A cold chisel is a tool made of tempered steel used for cutting 'cold' metals, meaning that they are not used in conjunction with heating torches, forges, etc. Cold chisels are used to remove waste metal when a very smooth finish is not required or when the work cannot be done easily with other tools, such as a hacksaw, file, bench shears or power tools.

Cold chisels have a less-acute angle to the sharp portion of the blade than woodworking chisels. This gives the cutting edge greater strength at the expense of sharpness.

Cold chisels come in a variety of sizes, from fine engraving tools that are tapped with very light hammers, to massive tools that are driven with sledgehammers. Cold chisels are forged to shape and hardened and tempered to a blue colour at the cutting edge.

The head of the chisel is chamfered to slow down the formation of the mushroom shape caused by hammering and is left soft to avoid brittle fracture splintering from hammer blows.

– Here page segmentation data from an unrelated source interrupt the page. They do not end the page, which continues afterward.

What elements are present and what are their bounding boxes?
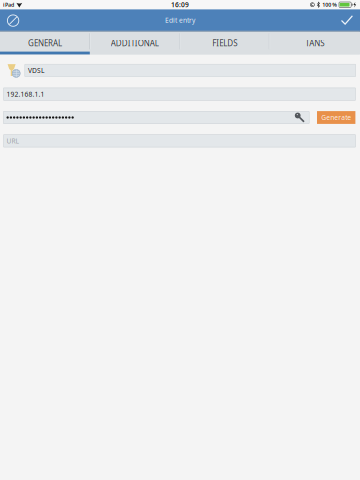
staticText: iPad [3, 1, 14, 8]
button[interactable]: Cancel [0, 9, 26, 31]
staticText: Edit entry [165, 16, 195, 25]
staticText: GENERAL [28, 38, 62, 48]
staticText: FIELDS [212, 38, 237, 48]
staticText: URL [6, 136, 18, 145]
button[interactable]: Generate [317, 111, 355, 124]
staticText: VDSL [28, 66, 44, 75]
staticText: TANS [305, 38, 324, 48]
button[interactable]: ADDITIONAL [90, 32, 180, 54]
staticText: 192.168.1.1 [6, 90, 44, 99]
button[interactable]: GENERAL [0, 32, 90, 54]
staticText: 100 % [322, 1, 337, 8]
button[interactable]: FIELDS [180, 32, 270, 54]
staticText: ADDITIONAL [111, 38, 159, 48]
staticText: 16:09 [171, 0, 189, 9]
staticText: Generate [321, 113, 351, 122]
button[interactable]: TANS [270, 32, 360, 54]
button[interactable]: Save [334, 9, 360, 31]
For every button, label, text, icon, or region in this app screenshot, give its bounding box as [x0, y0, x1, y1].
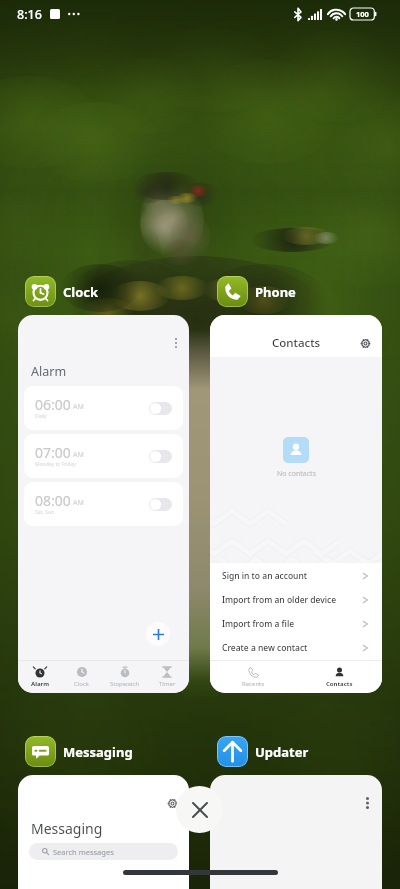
staticText: Timer	[159, 680, 176, 688]
button[interactable]: Settings	[356, 334, 374, 352]
button[interactable]: More options	[166, 333, 186, 353]
button[interactable]: Add alarm	[146, 622, 170, 646]
button[interactable]: Stopwatch	[104, 661, 146, 693]
button[interactable]: Alarm toggle	[149, 498, 172, 511]
button[interactable]: More options	[358, 794, 376, 812]
button[interactable]: Clock	[25, 276, 99, 307]
button[interactable]: 06:00	[24, 386, 183, 430]
button[interactable]: Sign in to an account	[210, 564, 382, 588]
button[interactable]: Alarm	[19, 661, 61, 693]
button[interactable]: Phone	[217, 276, 296, 307]
staticText: 8:16	[17, 6, 42, 23]
staticText: Monday to Friday	[35, 461, 76, 468]
staticText: AM	[73, 498, 84, 508]
staticText: AM	[73, 450, 84, 460]
staticText: Updater	[255, 743, 309, 761]
staticText: Sat, Sun	[35, 509, 54, 516]
staticText: Messaging	[31, 819, 103, 838]
staticText: Phone	[255, 283, 296, 301]
button[interactable]: Contacts	[296, 661, 382, 693]
button[interactable]: Create a new contact	[210, 636, 382, 660]
button[interactable]: More options	[210, 775, 382, 889]
button[interactable]: Import from an older device	[210, 588, 382, 612]
staticText: 08:00	[35, 491, 71, 510]
button[interactable]: Timer	[146, 661, 188, 693]
staticText: Clock	[63, 283, 99, 301]
staticText: Daily	[35, 413, 47, 420]
button[interactable]: Recents	[210, 661, 296, 693]
staticText: Alarm	[31, 363, 67, 380]
staticText: Import from an older device	[222, 594, 337, 606]
button[interactable]: 07:00	[24, 434, 183, 478]
staticText: 06:00	[35, 395, 71, 414]
staticText: AM	[73, 402, 84, 412]
button[interactable]: More options	[18, 315, 189, 693]
button[interactable]: Settings	[163, 794, 181, 812]
button[interactable]: Close all	[176, 786, 223, 833]
staticText: Contacts	[326, 680, 353, 688]
staticText: No contacts	[277, 469, 316, 479]
staticText: Search messages	[53, 847, 114, 857]
staticText: 07:00	[35, 443, 71, 462]
staticText: 100	[356, 9, 369, 19]
staticText: Import from a file	[222, 618, 295, 630]
staticText: Sign in to an account	[222, 570, 307, 582]
button[interactable]: Contacts	[210, 315, 382, 693]
button[interactable]: Alarm toggle	[149, 450, 172, 463]
staticText: Messaging	[63, 743, 133, 761]
button[interactable]: Alarm toggle	[149, 402, 172, 415]
button[interactable]: Import from a file	[210, 612, 382, 636]
button[interactable]: Messaging	[25, 736, 133, 767]
staticText: Clock	[74, 680, 90, 688]
staticText: Alarm	[31, 680, 50, 688]
button[interactable]: 08:00	[24, 482, 183, 526]
button[interactable]: Settings	[18, 775, 189, 889]
button[interactable]: Search messages	[29, 843, 178, 860]
button[interactable]: Updater	[217, 736, 309, 767]
staticText: Contacts	[272, 335, 321, 351]
staticText: Stopwatch	[110, 680, 140, 688]
button[interactable]: Clock	[61, 661, 103, 693]
staticText: Create a new contact	[222, 642, 308, 654]
staticText: Recents	[242, 680, 265, 688]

There are four common types of cold chisels:

1. The flat chisel, the most widely known type, is used to cut bars and rods, to reduce surfaces, and to cut sheet metal that is too thick or difficult to cut with tin snips.
2. The cross cut chisel is used to cut grooves and slots. The blade narrows behind the cutting edge to provide clearance.
3. The round nose chisel is used to cut semi-circular grooves for oil ways in bearings.
4. The diamond point chisel is to clean out corners or difficult places. It is also useful for "pulling over" centre punch marks wrongly placed for drilling.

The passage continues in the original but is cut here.